Purpose: Machine learning models based on radiomic feature extraction from clinical imaging data provide effective and interpretable means for clinical decision making. This pilot study evaluated whether radiomics features in baseline optical coherence tomography (OCT) images of eyes with pigment epithelial detachment (PED) associated with neovascular age-related macular degeneration (nAMD) can predict treatment response to as-needed anti-vascular endothelial growth factor (VEGF) therapy.

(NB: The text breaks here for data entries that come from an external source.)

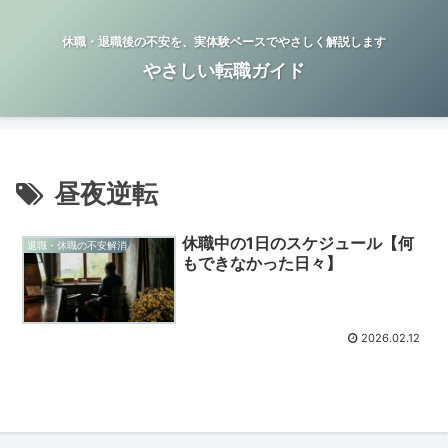
休職・退職後の不安を、実体験ベースでやさしく解説します
やさしい転職ガイド
昼夜逆転
休職中の1日のスケジュール【何
退職・休職の不安解消
もできなかった日々】
2026.02.12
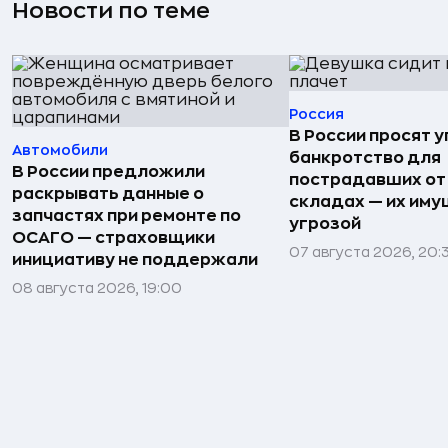
Новости по теме
Россия
В России просят 
Автомобили
банкротство для
В России предложили
пострадавших от
раскрывать данные о
складах — их иму
запчастях при ремонте по
угрозой
ОСАГО — страховщики
07 августа 2026, 20:
инициативу не поддержали
08 августа 2026, 19:00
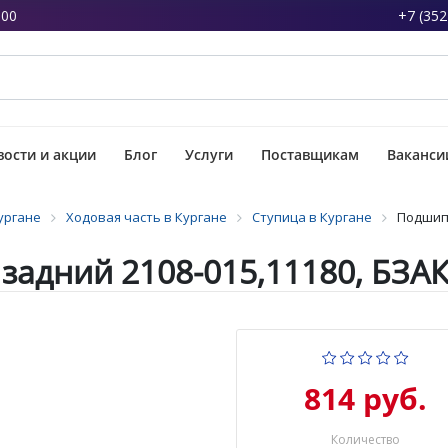
:00
+7 (352
ости и акции
Блог
Услуги
Поставщикам
Ваканси
ургане
Ходовая часть в Кургане
Ступица в Кургане
Подшипн
адний 2108-015,11180, БЗАК
814 руб.
Количество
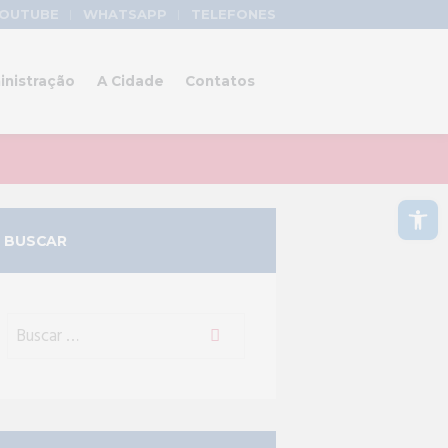
OUTUBE
WHATSAPP
TELEFONES
inistração
A Cidade
Contatos
Abrir a barra de ferramentas
BUSCAR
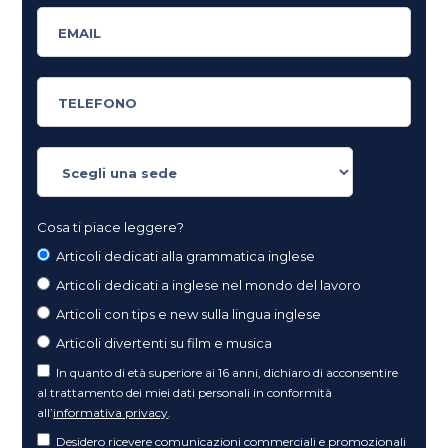
Cosa ti piace leggere?
Articoli dedicati alla grammatica inglese
Articoli dedicati a inglese nel mondo del lavoro
Articoli con tips e new sulla lingua inglese
Articoli divertenti su film e musica
In quanto di età superiore ai 16 anni, dichiaro di acconsentire
al trattamento dei miei dati personali in conformità
all’
informativa privacy
.
Desidero ricevere comunicazioni commerciali e promozionali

Methods: Thirty-nine eyes of patients with PED undergoing anti-VEGF therapy were included. All eyes underwent a loading dose followed by as-needed therapy. OCT images at baseline, month 3, and month 6 were analyzed. Images were manually separated into non-responding, recurring, and responding eyes based on the presence or absence of subretinal fluid at month 6. PED radiomics features were then extracted from each image and images were classified as responding or recurring using a machine learning classifier applied to the radiomics features.
Results: Linear discriminant analysis classification of baseline features as responsive versus recurring resulted in classification performance of 64.0% (95% confidence interval [CI] = 0.63-0.65), area under the curve (AUC = 0.78, 95% CI = 0.72-0.82), sensitivity 0.79 (95% CI = 0.63-0.87), and specificity 0.58 (95% CI = 0.50-0.67). Further analysis of features in recurring eyes identified a significant shift toward non-responding mean feature values over 6 months.
Conclusions: Our results demonstrate the use of radiomics features as predictors for treatment response to as-needed anti-VEGF therapy. Our study demonstrates the potential for radiomics feature in clinical decision support for personalizing anti-VEGF therapy.
Translational relevance: The ability to use PED texture features to predict treatment response facilitates personalized clinical decision making.